The change as proposed is basically neutral from functionality perspective and takes care of most of the problem until someone sorts this out.

That said, I consider changing the default timestamp precision in vms to be a separate issue.

You change is not neutral, it enforces the policy. I.e. the same argument you use against vfs_timestamp default precision, equally applicable to the pipe_timestamp. Also, the timestamps are costly only in specific configurations.

It would be fine if you add separate knob for pipe timestamp precision, and again automatically adjust it for virtualized environments.
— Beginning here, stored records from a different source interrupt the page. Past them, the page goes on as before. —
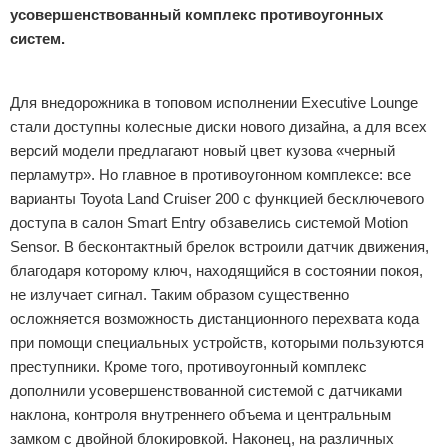
усовершенствованный комплекс противоугонных
систем.
Реклама
Для внедорожника в топовом исполнении Executive Lounge
стали доступны колесные диски нового дизайна, а для всех
версий модели предлагают новый цвет кузова «черный
перламутр». Но главное в противоугонном комплексе: все
варианты Toyota Land Cruiser 200 с функцией бесключевого
доступа в салон Smart Entry обзавелись системой Motion
Sensor. В бесконтактный брелок встроили датчик движения,
благодаря которому ключ, находящийся в состоянии покоя,
не излучает сигнал. Таким образом существенно
осложняется возможность дистанционного перехвата кода
при помощи специальных устройств, которыми пользуются
преступники. Кроме того, противоугонный комплекс
дополнили усовершенствованной системой с датчиками
наклона, контроля внутреннего объема и центральным
замком с двойной блокировкой. Наконец, на различных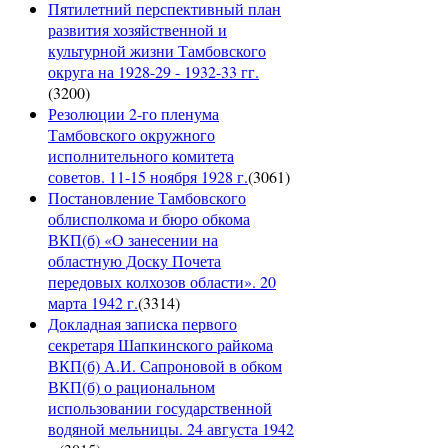
Пятилетний перспективный план
развития хозяйственной и
культурной жизни Тамбовского
округа на 1928-29 - 1932-33 гг.
(
3200
)
Резолюции 2-го пленума
Тамбовского окружного
исполнительного комитета
советов. 11-15 ноября 1928 г.
(
3061
)
Постановление Тамбовского
облисполкома и бюро обкома
ВКП(б) «О занесении на
областную Доску Почета
передовых колхозов области». 20
марта 1942 г.
(
3314
)
Докладная записка первого
секретаря Шапкинского райкома
ВКП(б) А.И. Сапроновой в обком
ВКП(б) о рациональном
использовании государственной
водяной мельницы. 24 августа 1942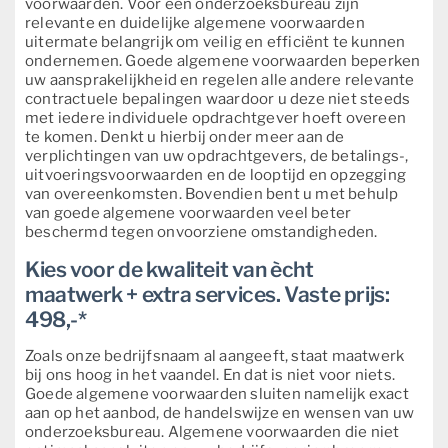
voorwaarden. Voor een onderzoeksbureau zijn
relevante en duidelijke algemene voorwaarden
uitermate belangrijk om veilig en efficiënt te kunnen
ondernemen. Goede algemene voorwaarden beperken
uw aansprakelijkheid en regelen alle andere relevante
contractuele bepalingen waardoor u deze niet steeds
met iedere individuele opdrachtgever hoeft overeen
te komen. Denkt u hierbij onder meer aan de
verplichtingen van uw opdrachtgevers, de betalings-,
uitvoeringsvoorwaarden en de looptijd en opzegging
van overeenkomsten. Bovendien bent u met behulp
van goede algemene voorwaarden veel beter
beschermd tegen onvoorziene omstandigheden.
Kies voor de kwaliteit van ècht
maatwerk + extra services. Vaste prijs:
498,-*
Zoals onze bedrijfsnaam al aangeeft, staat maatwerk
bij ons hoog in het vaandel. En dat is niet voor niets.
Goede algemene voorwaarden sluiten namelijk exact
aan op het aanbod, de handelswijze en wensen van uw
onderzoeksbureau. Algemene voorwaarden die niet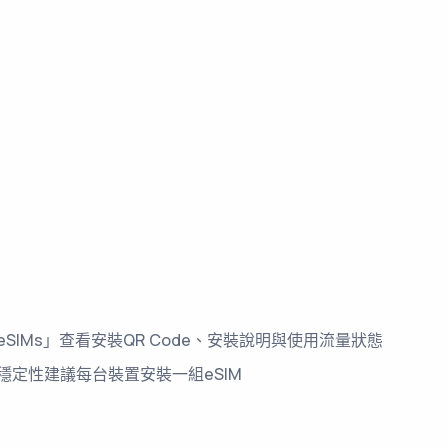
SIMs」查看安裝QR Code、安裝說明與使用流量狀態
穩定性建議每台裝置安裝一組eSIM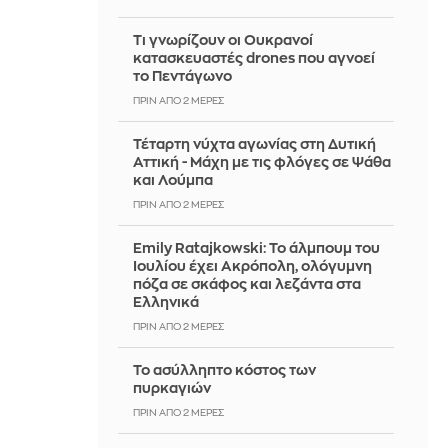
Τι γνωρίζουν οι Ουκρανοί
κατασκευαστές drones που αγνοεί
το Πεντάγωνο
ΠΡΙΝ ΑΠΌ 2 ΜΈΡΕΣ
Τέταρτη νύχτα αγωνίας στη Δυτική
Αττική - Μάχη με τις φλόγες σε Ψάθα
και Λούμπα
ΠΡΙΝ ΑΠΌ 2 ΜΈΡΕΣ
Emily Ratajkowski: Το άλμπουμ του
Ιουλίου έχει Ακρόπολη, ολόγυμνη
πόζα σε σκάφος και λεζάντα στα
Ελληνικά
ΠΡΙΝ ΑΠΌ 2 ΜΈΡΕΣ
Το ασύλληπτο κόστος των
πυρκαγιών
ΠΡΙΝ ΑΠΌ 2 ΜΈΡΕΣ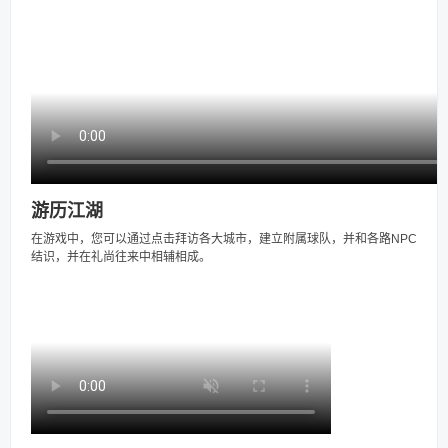
游历江湖
在游戏中，您可以通过点击拜访各大城市，建立附属球队，并和各路NPC
结识，并在礼尚往来中相辅相成。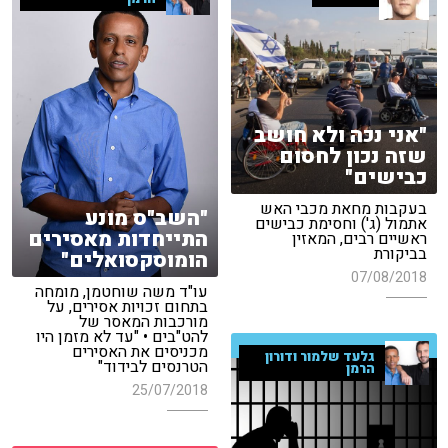
"אני נכה ולא חושב
שזה נכון לחסום
כבישים"
בעקבות מחאת מכבי האש
"השב"ס מונע
אתמול (ג') וחסימת כבישים
התייחדות מאסירים
ראשיים רבים, המאזין
בביקורת
הומוסקסואלים"
07/08/2018
עו"ד משה שוחטמן, מומחה
בתחום זכויות אסירים, על
מורכבות המאסר של
להט"בים • "עד לא מזמן היו
מכניסים את האסירים
גלעד שלמור ודורון
הטרנסים לבידוד"
הרמן
25/07/2018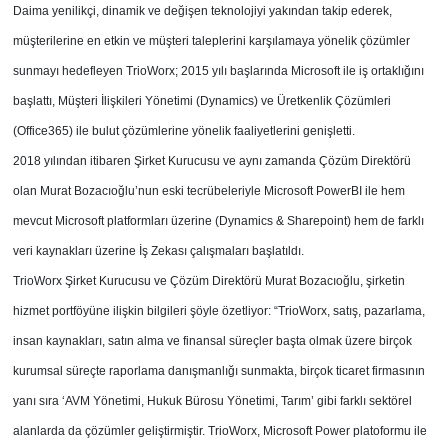
Daima yenilikçi, dinamik ve değişen teknolojiyi yakından takip ederek,
müşterilerine en etkin ve müşteri taleplerini karşılamaya yönelik çözümler
sunmayı hedefleyen TrioWorx; 2015 yılı başlarında Microsoft ile iş ortaklığını
başlattı, Müşteri İlişkileri Yönetimi (Dynamics) ve Üretkenlik Çözümleri
(Office365) ile bulut çözümlerine yönelik faaliyetlerini genişletti.
2018 yılından itibaren Şirket Kurucusu ve aynı zamanda Çözüm Direktörü
olan Murat Bozacıoğlu’nun eski tecrübeleriyle Microsoft PowerBI ile hem
mevcut Microsoft platformları üzerine (Dynamics & Sharepoint) hem de farklı
veri kaynakları üzerine İş Zekası çalışmaları başlatıldı.
TrioWorx Şirket Kurucusu ve Çözüm Direktörü Murat Bozacıoğlu, şirketin
hizmet portföyüne ilişkin bilgileri şöyle özetliyor: “TrioWorx, satış, pazarlama,
insan kaynakları, satın alma ve finansal süreçler başta olmak üzere birçok
kurumsal süreçte raporlama danışmanlığı sunmakta, birçok ticaret firmasının
yanı sıra ‘AVM Yönetimi, Hukuk Bürosu Yönetimi, Tarım’ gibi farklı sektörel
alanlarda da çözümler geliştirmiştir. TrioWorx, Microsoft Power platoformu ile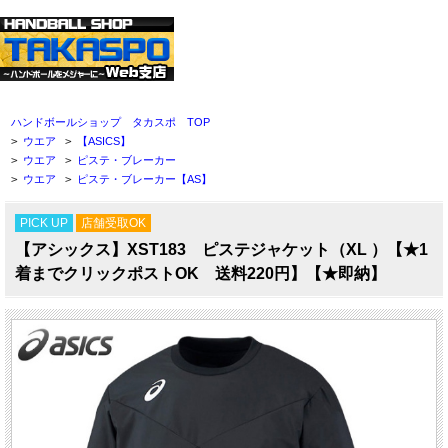
ハンドボールショップ タカスポ TOP
>
ウエア
>
【ASICS】
>
ウエア
>
ピステ・ブレーカー
>
ウエア
>
ピステ・ブレーカー【AS】
PICK UP
店舗受取OK
【アシックス】XST183 ピステジャケット（XL ）【★1
着までクリックポストOK 送料220円】【★即納】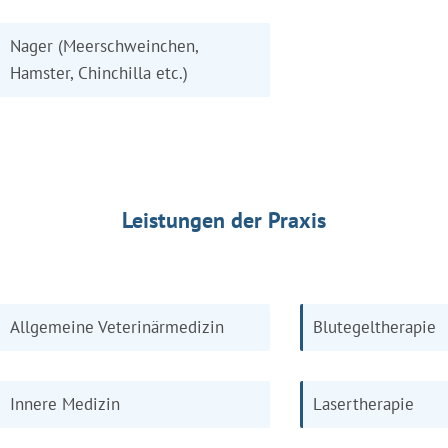
Nager (Meerschweinchen,
Hamster, Chinchilla etc.)
Leistungen der Praxis
Allgemeine Veterinärmedizin
Blutegeltherapie
Innere Medizin
Lasertherapie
Well I claimed the change only affects pipes for which it's not a problem and it avoids touching anything else. I also noted this matches Linux precision for pipe timestamps.

However, looking around it seems the comment is more true than I thought. Namely the modified counters here are only ever accessed by pipe_stat and only for anonymous pipes, meaning this really does not change anything with respect to named pipes.

Named pipes never see the in-pipe updates, actual writes/reads never call anything fs-specific to denote them and when someone stats on they get redirected to the fs-specific stat routine.

Thus the change really only affects de facto timestamps of anonymous pipes, despite the code operating also on named pipes. I think the latter is a bug orthogonal to the change at hand and the precision change localized to anon pipes is perfectly harmless (with a win in vms).

This revision was automatically updated to reflect the committed changes.